## DIRECTIONS FOR THIS TASK
Search the data for the word "Dolphins". Reproduce every line where it is found.

Start of GIVEN RECORDS

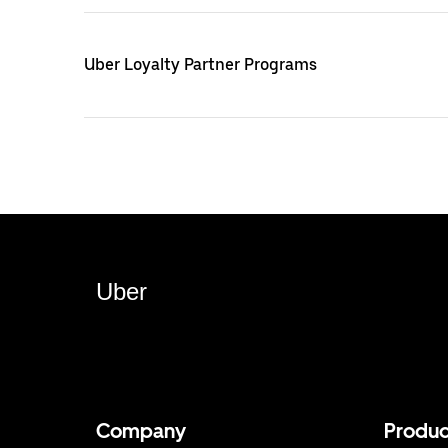
Uber Loyalty Partner Programs
Uber
Company
Produc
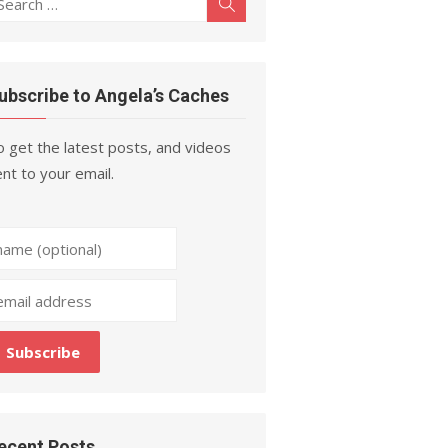
Search
r:
ubscribe to Angela’s Caches
 get the latest posts, and videos
nt to your email.
ecent Posts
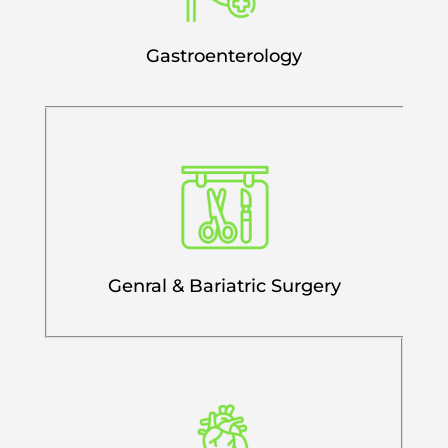
Gastroenterology
Genral & Bariatric Surgery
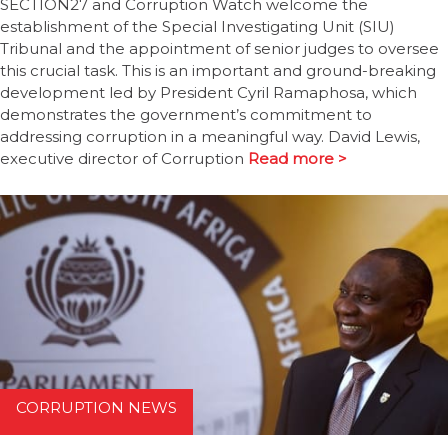
SECTION27 and Corruption Watch welcome the
establishment of the Special Investigating Unit (SIU)
Tribunal and the appointment of senior judges to oversee
this crucial task. This is an important and ground-breaking
development led by President Cyril Ramaphosa, which
demonstrates the government’s commitment to
addressing corruption in a meaningful way. David Lewis,
executive director of Corruption
Read more >
CORRUPTION NEWS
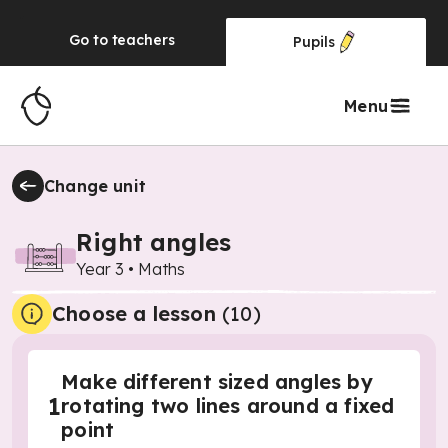
Go to
teachers
Pupils
Menu
Change unit
Right angles
Year 3
•
Maths
Choose a lesson
(10)
Make different sized angles by
1
rotating two lines around a fixed
point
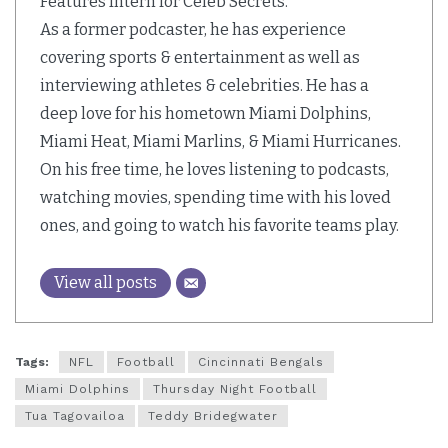
Features Intern for Celeb Secrets.
As a former podcaster, he has experience
covering sports & entertainment as well as
interviewing athletes & celebrities. He has a
deep love for his hometown Miami Dolphins,
Miami Heat, Miami Marlins, & Miami Hurricanes.
On his free time, he loves listening to podcasts,
watching movies, spending time with his loved
ones, and going to watch his favorite teams play.
View all posts
Tags:
NFL
Football
Cincinnati Bengals
Miami Dolphins
Thursday Night Football
Tua Tagovailoa
Teddy Bridegwater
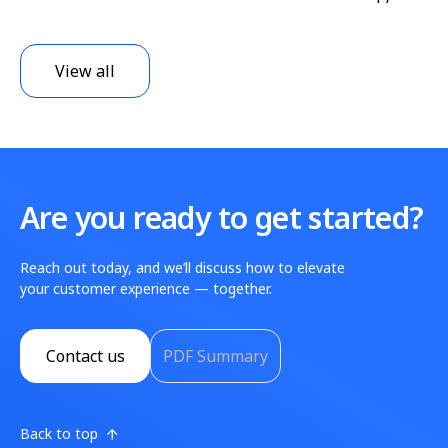
View all
Are you ready to get started?
Reach out today, and we’ll discuss how to elevate
your customer experience — together.
Contact us
PDF Summary
Back to top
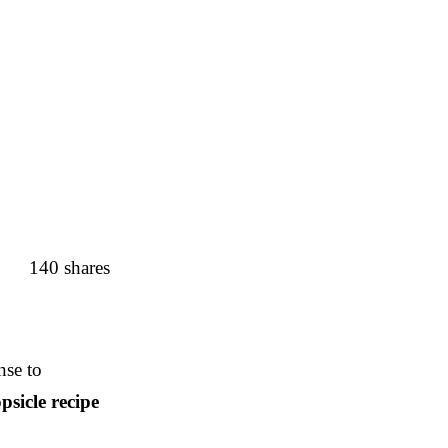
140
shares
nse to
psicle recipe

End of GIVEN RECORDS

## OUTPUT OF THE TASK
deep love for his hometown Miami Dolphins,
Miami Dolphins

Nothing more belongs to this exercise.